# YOUR ASSIGNMENT
Set down each entry again exactly as written.

# INFORMATION
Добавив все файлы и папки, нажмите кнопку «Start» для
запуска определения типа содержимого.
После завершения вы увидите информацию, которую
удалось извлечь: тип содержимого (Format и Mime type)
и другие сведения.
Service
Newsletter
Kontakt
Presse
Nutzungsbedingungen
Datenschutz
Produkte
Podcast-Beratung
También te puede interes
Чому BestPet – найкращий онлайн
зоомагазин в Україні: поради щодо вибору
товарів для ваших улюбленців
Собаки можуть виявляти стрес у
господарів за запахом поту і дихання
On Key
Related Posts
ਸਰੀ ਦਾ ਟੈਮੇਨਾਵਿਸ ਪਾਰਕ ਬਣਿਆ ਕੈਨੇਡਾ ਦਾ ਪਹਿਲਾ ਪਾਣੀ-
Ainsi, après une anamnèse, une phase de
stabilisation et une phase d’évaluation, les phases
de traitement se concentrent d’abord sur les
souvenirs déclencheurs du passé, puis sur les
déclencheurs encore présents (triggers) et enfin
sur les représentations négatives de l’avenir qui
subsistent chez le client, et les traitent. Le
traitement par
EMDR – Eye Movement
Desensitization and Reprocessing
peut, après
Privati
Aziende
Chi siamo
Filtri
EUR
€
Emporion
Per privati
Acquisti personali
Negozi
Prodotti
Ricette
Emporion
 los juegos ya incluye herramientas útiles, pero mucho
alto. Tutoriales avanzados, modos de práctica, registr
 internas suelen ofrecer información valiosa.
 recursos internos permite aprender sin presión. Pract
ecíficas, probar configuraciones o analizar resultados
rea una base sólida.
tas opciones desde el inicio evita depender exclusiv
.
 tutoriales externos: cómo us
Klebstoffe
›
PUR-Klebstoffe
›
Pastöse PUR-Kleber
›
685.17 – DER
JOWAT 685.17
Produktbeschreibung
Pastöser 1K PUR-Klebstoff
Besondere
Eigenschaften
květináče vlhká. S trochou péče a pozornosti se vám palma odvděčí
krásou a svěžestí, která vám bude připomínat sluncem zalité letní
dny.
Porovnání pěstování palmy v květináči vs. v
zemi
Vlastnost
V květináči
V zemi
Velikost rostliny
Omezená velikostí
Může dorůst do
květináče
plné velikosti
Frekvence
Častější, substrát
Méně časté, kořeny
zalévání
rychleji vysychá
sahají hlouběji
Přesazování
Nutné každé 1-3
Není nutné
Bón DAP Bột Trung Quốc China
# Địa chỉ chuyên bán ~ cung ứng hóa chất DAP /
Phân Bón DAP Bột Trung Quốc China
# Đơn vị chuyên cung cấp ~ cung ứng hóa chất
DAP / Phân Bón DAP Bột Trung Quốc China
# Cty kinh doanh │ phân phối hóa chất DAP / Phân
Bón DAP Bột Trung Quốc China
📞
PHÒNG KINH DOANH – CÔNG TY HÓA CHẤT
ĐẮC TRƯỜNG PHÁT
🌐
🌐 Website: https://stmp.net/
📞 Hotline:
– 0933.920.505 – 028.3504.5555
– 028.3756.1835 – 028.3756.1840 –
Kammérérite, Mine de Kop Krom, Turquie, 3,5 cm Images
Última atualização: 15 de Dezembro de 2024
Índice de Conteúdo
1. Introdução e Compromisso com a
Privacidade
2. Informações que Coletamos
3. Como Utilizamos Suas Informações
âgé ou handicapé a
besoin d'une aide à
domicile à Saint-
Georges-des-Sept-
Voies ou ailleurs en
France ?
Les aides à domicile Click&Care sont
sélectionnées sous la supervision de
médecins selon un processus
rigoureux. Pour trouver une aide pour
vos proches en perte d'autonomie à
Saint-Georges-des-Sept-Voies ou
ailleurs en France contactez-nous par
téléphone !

# ANSWER BOX
Добавив все файлы и папки, нажмите кнопку «Start» для
запуска определения типа содержимого.
После завершения вы увидите информацию, которую
удалось извлечь: тип содержимого (Format и Mime type)
и другие сведения.
Service
Newsletter
Kontakt
Presse
Nutzungsbedingungen
Datenschutz
Produkte
Podcast-Beratung
También te puede interes
Чому BestPet – найкращий онлайн
зоомагазин в Україні: поради щодо вибору
товарів для ваших улюбленців
Собаки можуть виявляти стрес у
господарів за запахом поту і дихання
On Key
Related Posts
ਸਰੀ ਦਾ ਟੈਮੇਨਾਵਿਸ ਪਾਰਕ ਬਣਿਆ ਕੈਨੇਡਾ ਦਾ ਪਹਿਲਾ ਪਾਣੀ-
Ainsi, après une anamnèse, une phase de
stabilisation et une phase d’évaluation, les phases
de traitement se concentrent d’abord sur les
souvenirs déclencheurs du passé, puis sur les
déclencheurs encore présents (triggers) et enfin
sur les représentations négatives de l’avenir qui
subsistent chez le client, et les traitent. Le
traitement par
EMDR – Eye Movement
Desensitization and Reprocessing
peut, après
Privati
Aziende
Chi siamo
Filtri
EUR
€
Emporion
Per privati
Acquisti personali
Negozi
Prodotti
Ricette
Emporion
 los juegos ya incluye herramientas útiles, pero mucho
alto. Tutoriales avanzados, modos de práctica, registr
 internas suelen ofrecer información valiosa.
 recursos internos permite aprender sin presión. Pract
ecíficas, probar configuraciones o analizar resultados
rea una base sólida.
tas opciones desde el inicio evita depender exclusiv
.
 tutoriales externos: cómo us
Klebstoffe
›
PUR-Klebstoffe
›
Pastöse PUR-Kleber
›
685.17 – DER
JOWAT 685.17
Produktbeschreibung
Pastöser 1K PUR-Klebstoff
Besondere
Eigenschaften
květináče vlhká. S trochou péče a pozornosti se vám palma odvděčí
krásou a svěžestí, která vám bude připomínat sluncem zalité letní
dny.
Porovnání pěstování palmy v květináči vs. v
zemi
Vlastnost
V květináči
V zemi
Velikost rostliny
Omezená velikostí
Může dorůst do
květináče
plné velikosti
Frekvence
Častější, substrát
Méně časté, kořeny
zalévání
rychleji vysychá
sahají hlouběji
Přesazování
Nutné každé 1-3
Není nutné
Bón DAP Bột Trung Quốc China
# Địa chỉ chuyên bán ~ cung ứng hóa chất DAP /
Phân Bón DAP Bột Trung Quốc China
# Đơn vị chuyên cung cấp ~ cung ứng hóa chất
DAP / Phân Bón DAP Bột Trung Quốc China
# Cty kinh doanh │ phân phối hóa chất DAP / Phân
Bón DAP Bột Trung Quốc China
📞
PHÒNG KINH DOANH – CÔNG TY HÓA CHẤT
ĐẮC TRƯỜNG PHÁT
🌐
🌐 Website: https://stmp.net/
📞 Hotline:
– 0933.920.505 – 028.3504.5555
– 028.3756.1835 – 028.3756.1840 –
Kammérérite, Mine de Kop Krom, Turquie, 3,5 cm Images
Última atualização: 15 de Dezembro de 2024
Índice de Conteúdo
1. Introdução e Compromisso com a
Privacidade
2. Informações que Coletamos
3. Como Utilizamos Suas Informações
âgé ou handicapé a
besoin d'une aide à
domicile à Saint-
Georges-des-Sept-
Voies ou ailleurs en
France ?
Les aides à domicile Click&Care sont
sélectionnées sous la supervision de
médecins selon un processus
rigoureux. Pour trouver une aide pour
vos proches en perte d'autonomie à
Saint-Georges-des-Sept-Voies ou
ailleurs en France contactez-nous par
téléphone !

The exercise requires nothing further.